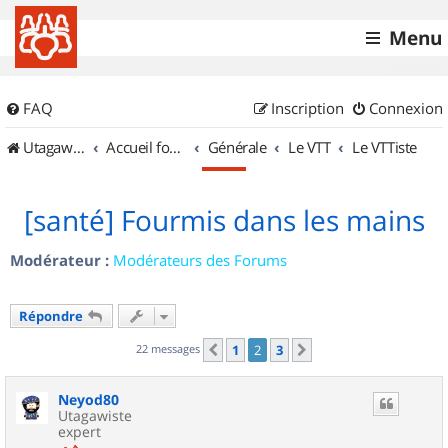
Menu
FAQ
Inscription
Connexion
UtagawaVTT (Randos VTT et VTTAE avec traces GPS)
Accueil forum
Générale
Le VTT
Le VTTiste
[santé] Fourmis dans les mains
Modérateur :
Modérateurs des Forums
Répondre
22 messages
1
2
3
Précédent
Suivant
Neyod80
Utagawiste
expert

::::::::

What is being asked: Go to the line holding "[santé] Fourmis dans les mains" in the entries above and return it, along with every line after it, exactly as written.

Task output:
[santé] Fourmis dans les mains
Modérateur :
Modérateurs des Forums
Répondre
22 messages
1
2
3
Précédent
Suivant
Neyod80
Utagawiste
expert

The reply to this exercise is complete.